> **Work request**:
When you have gone through the entries below, state how many lines include the word "transfer" and write nothing else.

> **Records from a dataset**:
• • • •
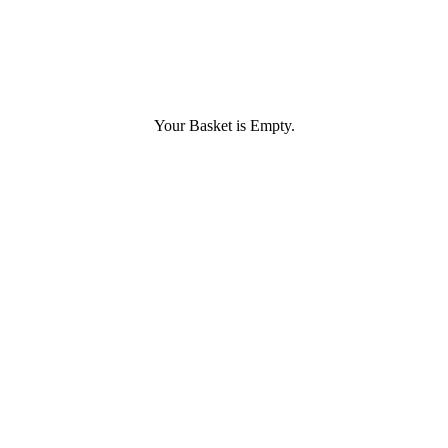
Your Basket is Empty.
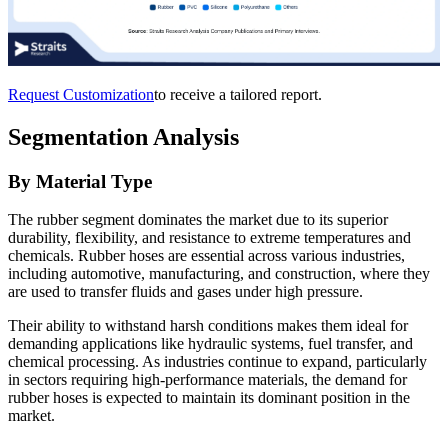
Request Customization
to receive a tailored report.
Segmentation Analysis
By Material Type
The rubber segment dominates the market due to its superior
durability, flexibility, and resistance to extreme temperatures and
chemicals. Rubber hoses are essential across various industries,
including automotive, manufacturing, and construction, where they
are used to transfer fluids and gases under high pressure.
Their ability to withstand harsh conditions makes them ideal for
demanding applications like hydraulic systems, fuel transfer, and
chemical processing. As industries continue to expand, particularly
in sectors requiring high-performance materials, the demand for
rubber hoses is expected to maintain its dominant position in the
market.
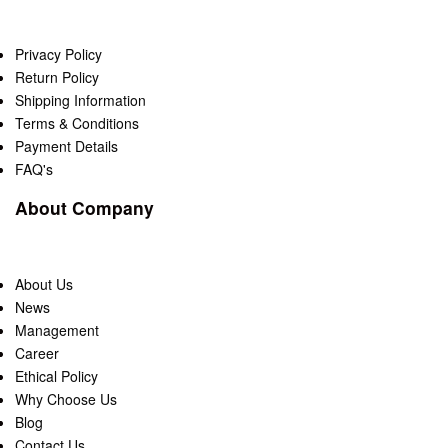
Privacy Policy
Return Policy
Shipping Information
Terms & Conditions
Payment Details
FAQ's
About Company
About Us
News
Management
Career
Ethical Policy
Why Choose Us
Blog
Contact Us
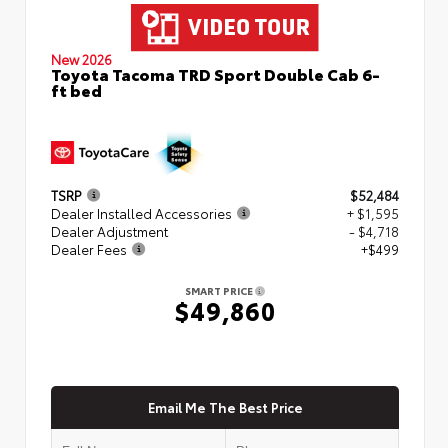
New 2026
Toyota Tacoma TRD Sport Double Cab 6-
ft bed
TSRP
$52,484
Dealer Installed Accessories
+ $1,595
Dealer Adjustment
- $4,718
Dealer Fees
+$499
SMART PRICE
$49,860
Email Me The Best Price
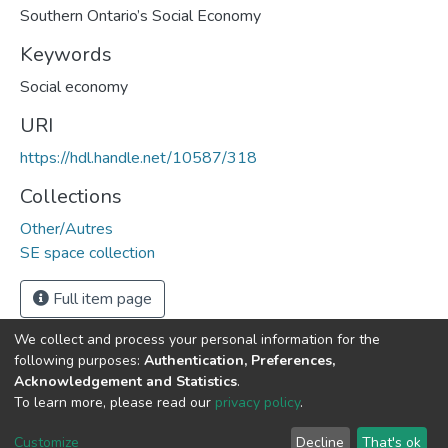
Southern Ontario’s Social Economy
Keywords
Social economy
URI
https://hdl.handle.net/10587/318
Collections
Other/Autres
SE space collection
Full item page
We collect and process your personal information for the
following purposes:
Authentication, Preferences,
Acknowledgement and Statistics
.
DSpace software
copyright © 2002-2026
LYRASIS
To learn more, please read our
privacy policy
.
Cookie
Privacy
End User
Send
settings
policy
Agreement
Feedback
Customize
Decline
That's ok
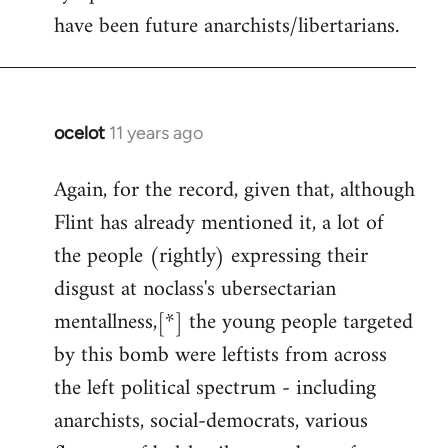
have been future anarchists/libertarians.
ocelot
11 years ago
In
reply
Again, for the record, given that, although
to
Flint has already mentioned it, a lot of
Welcome
by
the people (rightly) expressing their
libcom.org
disgust at noclass's ubersectarian
mentallness,[*] the young people targeted
by this bomb were leftists from across
the left political spectrum - including
anarchists, social-democrats, various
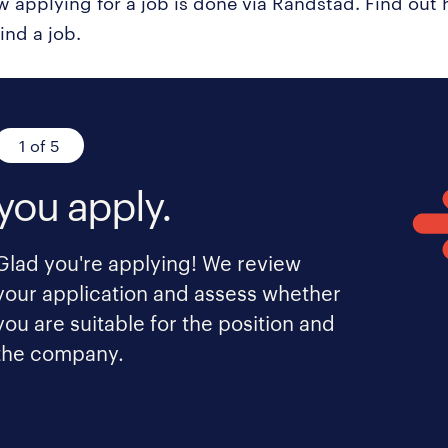
ow applying for a job is done via Randstad. Find ou
ind a job.
1 of 5
you apply.
Glad you're applying! We review
your application and assess whether
you are suitable for the position and
the company.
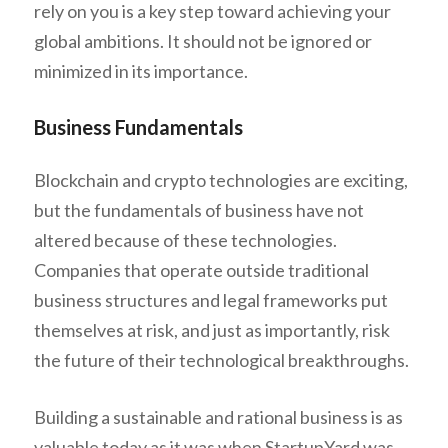
rely on you is a key step toward achieving your
global ambitions. It should not be ignored or
minimized in its importance.
Business Fundamentals
Blockchain and crypto technologies are exciting,
but the fundamentals of business have not
altered because of these technologies.
Companies that operate outside traditional
business structures and legal frameworks put
themselves at risk, and just as importantly, risk
the future of their technological breakthroughs.
Building a sustainable and rational business is as
valuable today as it was when StartupYard was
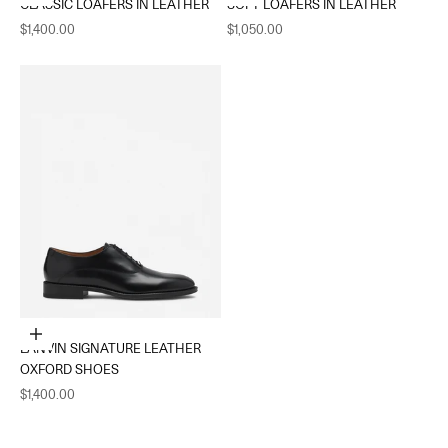
CLASSIC LOAFERS IN LEATHER
SOFT LOAFERS IN LEATHER
Sale price
Sale price
$1,400.00
$1,050.00
Choose options
LANVIN SIGNATURE LEATHER
OXFORD SHOES
Sale price
$1,400.00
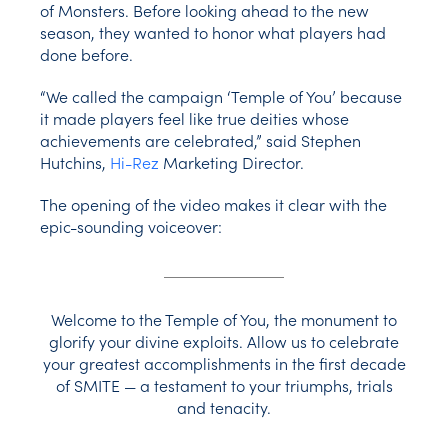
of Monsters. Before looking ahead to the new
season, they wanted to honor what players had
done before.
“We called the campaign ‘Temple of You’ because
it made players feel like true deities whose
achievements are celebrated,” said Stephen
Hutchins,
Hi-Rez
Marketing Director.
The opening of the video makes it clear with the
epic-sounding voiceover:
Welcome to the Temple of You, the monument to
glorify your divine exploits. Allow us to celebrate
your greatest accomplishments in the first decade
of SMITE — a testament to your triumphs, trials
and tenacity.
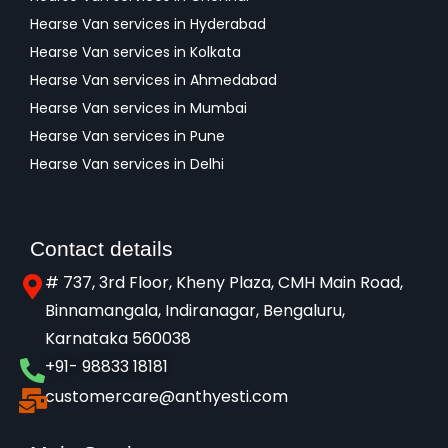
Hearse Van services in Hyderabad
Hearse Van services in Kolkata
Hearse Van services in Ahmedabad
Hearse Van services in Mumbai
Hearse Van services in Pune
Hearse Van services in Delhi
Contact details
# 737, 3rd Floor, Kheny Plaza, CMH Main Road,
Binnamangala, Indiranagar, Bengaluru,
Karnataka 560038​
+91- 98833 18181
customercare@anthyesti.com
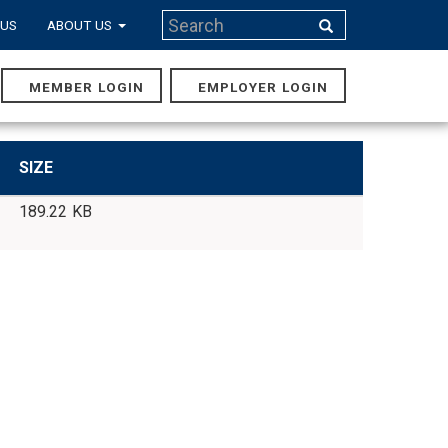
Search
 US
ABOUT US
Search
MEMBER LOGIN
EMPLOYER LOGIN
MAIN
NAVIGA
SIZE
189.22 KB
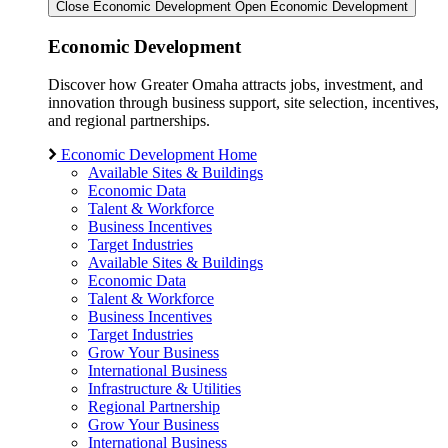
Close Economic Development
Open Economic Development
Economic Development
Discover how Greater Omaha attracts jobs, investment, and
innovation through business support, site selection, incentives,
and regional partnerships.
Economic Development Home
Available Sites & Buildings
Economic Data
Talent & Workforce
Business Incentives
Target Industries
Available Sites & Buildings
Economic Data
Talent & Workforce
Business Incentives
Target Industries
Grow Your Business
International Business
Infrastructure & Utilities
Regional Partnership
Grow Your Business
International Business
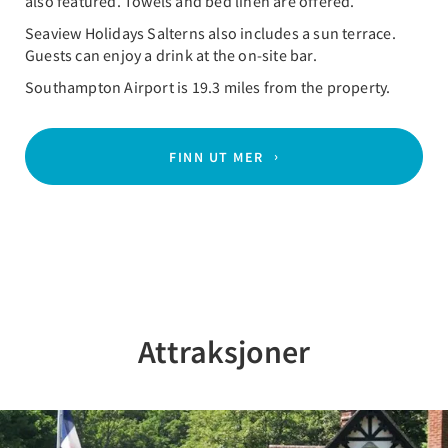
also featured. Towels and bed linen are offered.
Seaview Holidays Salterns also includes a sun terrace.
Guests can enjoy a drink at the on-site bar.
Southampton Airport is 19.3 miles from the property.
FINN UT MER
Attraksjoner
Previous
Nex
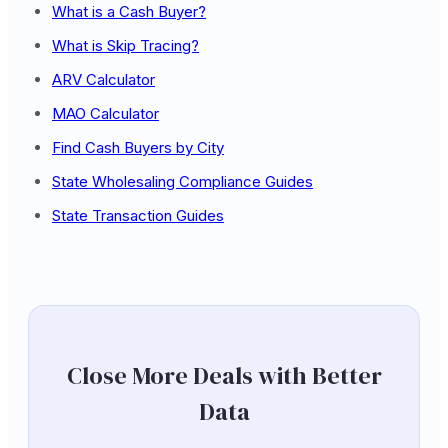
What is a Cash Buyer?
What is Skip Tracing?
ARV Calculator
MAO Calculator
Find Cash Buyers by City
State Wholesaling Compliance Guides
State Transaction Guides
Close More Deals with Better
Data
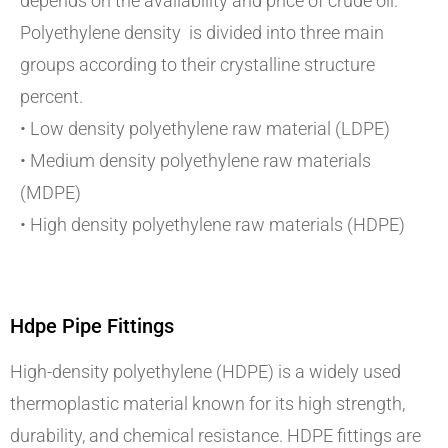
depends on the availability and price of crude oil.
Polyethylene density is divided into three main
groups according to their crystalline structure
percent.
• Low density polyethylene raw material (LDPE)
• Medium density polyethylene raw materials
(MDPE)
• High density polyethylene raw materials (HDPE)
Hdpe Pipe Fittings
High-density polyethylene (HDPE) is a widely used
thermoplastic material known for its high strength,
durability, and chemical resistance. HDPE fittings are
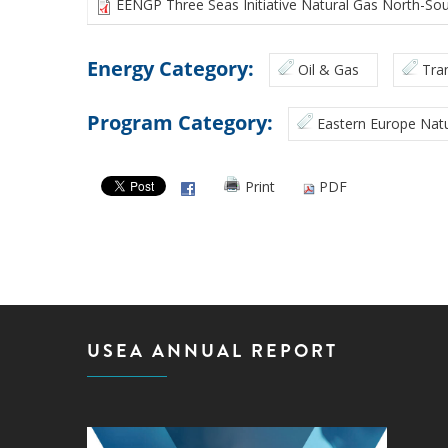
EENGP Three Seas Initiative Natural Gas North-Sou
Energy Category:
Oil & Gas
Tra
Program Category:
Eastern Europe Natu
Print
PDF
USEA ANNUAL REPORT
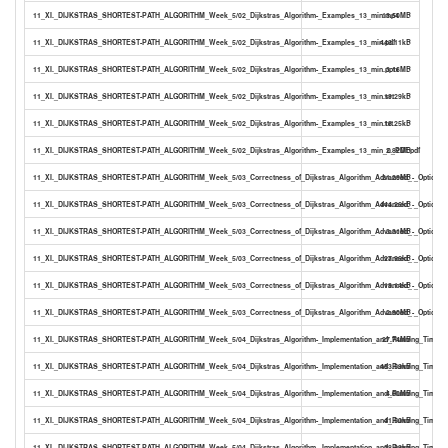
11_XI._DIJKSTRAS_SHORTEST-PATH_ALGORITHM_Week_5/02_Dijkstras_Algorithm-_Examples_13_min.mp4
13.50MB
11_XI._DIJKSTRAS_SHORTEST-PATH_ALGORITHM_Week_5/02_Dijkstras_Algorithm-_Examples_13_min.pdf
443.11kB
11_XI._DIJKSTRAS_SHORTEST-PATH_ALGORITHM_Week_5/02_Dijkstras_Algorithm-_Examples_13_min.pptx
3.16MB
11_XI._DIJKSTRAS_SHORTEST-PATH_ALGORITHM_Week_5/02_Dijkstras_Algorithm-_Examples_13_min.srt
19.29kB
11_XI._DIJKSTRAS_SHORTEST-PATH_ALGORITHM_Week_5/02_Dijkstras_Algorithm-_Examples_13_min.txt
13.25kB
11_XI._DIJKSTRAS_SHORTEST-PATH_ALGORITHM_Week_5/02_Dijkstras_Algorithm-_Examples_13_min_0_PDF.pdf
2.82MB
11_XI._DIJKSTRAS_SHORTEST-PATH_ALGORITHM_Week_5/03_Correctness_of_Dijkstras_Algorithm_Advanced_-_Optional
21.29MB
11_XI._DIJKSTRAS_SHORTEST-PATH_ALGORITHM_Week_5/03_Correctness_of_Dijkstras_Algorithm_Advanced_-_Optional_
444.26kB
11_XI._DIJKSTRAS_SHORTEST-PATH_ALGORITHM_Week_5/03_Correctness_of_Dijkstras_Algorithm_Advanced_-_Optional_
3.31MB
11_XI._DIJKSTRAS_SHORTEST-PATH_ALGORITHM_Week_5/03_Correctness_of_Dijkstras_Algorithm_Advanced_-_Optional_
27.96kB
11_XI._DIJKSTRAS_SHORTEST-PATH_ALGORITHM_Week_5/03_Correctness_of_Dijkstras_Algorithm_Advanced_-_Optional_
19.14kB
11_XI._DIJKSTRAS_SHORTEST-PATH_ALGORITHM_Week_5/03_Correctness_of_Dijkstras_Algorithm_Advanced_-_Optional_
2.90MB
11_XI._DIJKSTRAS_SHORTEST-PATH_ALGORITHM_Week_5/04_Dijkstras_Algorithm-_Implementation_and_Running_Time_2
27.74MB
11_XI._DIJKSTRAS_SHORTEST-PATH_ALGORITHM_Week_5/04_Dijkstras_Algorithm-_Implementation_and_Running_Time_26
453.59kB
11_XI._DIJKSTRAS_SHORTEST-PATH_ALGORITHM_Week_5/04_Dijkstras_Algorithm-_Implementation_and_Running_Time_26
4.00MB
11_XI._DIJKSTRAS_SHORTEST-PATH_ALGORITHM_Week_5/04_Dijkstras_Algorithm-_Implementation_and_Running_Time_26
41.50kB
11_XI._DIJKSTRAS_SHORTEST-PATH_ALGORITHM_Week_5/04_Dijkstras_Algorithm-_Implementation_and_Running_Time_26
28.38kB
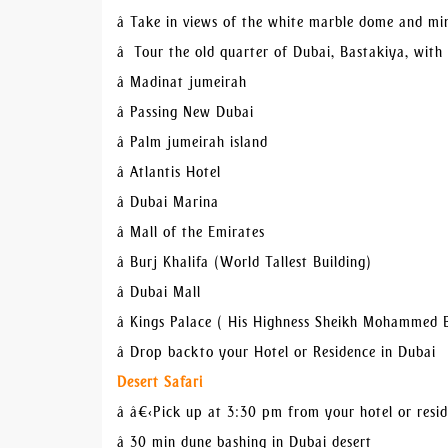
â Take in views of the white marble dome and m
â Tour the old quarter of Dubai, Bastakiya, with
â Madinat jumeirah
â Passing New Dubai
â Palm jumeirah island
â Atlantis Hotel
â Dubai Marina
â Mall of the Emirates
â Burj Khalifa (World Tallest Building)
â Dubai Mall
â Kings Palace ( His Highness Sheikh Mohammed 
â Drop back to your Hotel or Residence in Dubai
Desert Safari
â â€‹Pick up at 3:30 pm from your hotel or resi
â 30 min dune bashing in Dubai desert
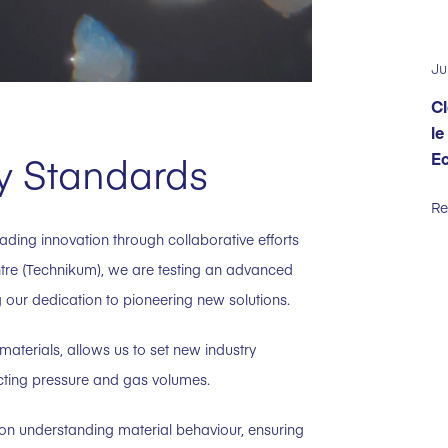
Ju
Cl
le
E
ry Standards
Re
ading innovation through collaborative efforts
ntre (Technikum), we are testing an advanced
our dedication to pioneering new solutions.
 materials, allows us to set new industry
cting pressure and gas volumes.
n understanding material behaviour, ensuring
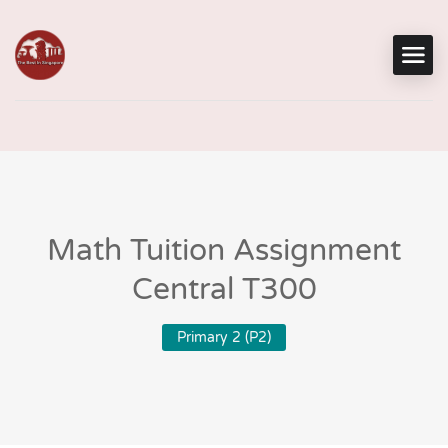
Math Tuition Assignment
Central T300
Primary 2 (P2)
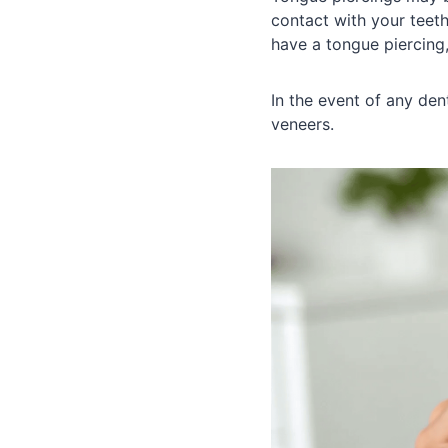
contact with your teeth
have a tongue piercing,
In the event of any de
veneers.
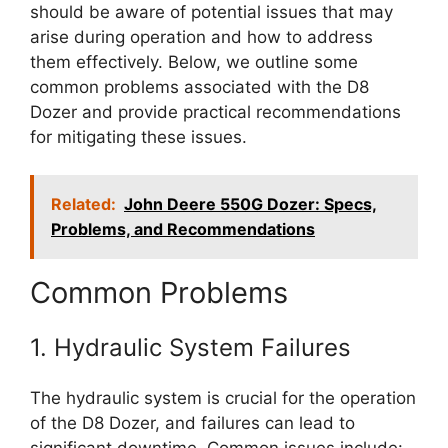
should be aware of potential issues that may
arise during operation and how to address
them effectively. Below, we outline some
common problems associated with the D8
Dozer and provide practical recommendations
for mitigating these issues.
Related:
John Deere 550G Dozer: Specs,
Problems, and Recommendations
Common Problems
1. Hydraulic System Failures
The hydraulic system is crucial for the operation
of the D8 Dozer, and failures can lead to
• • • •
> **Answer to this problem**:
2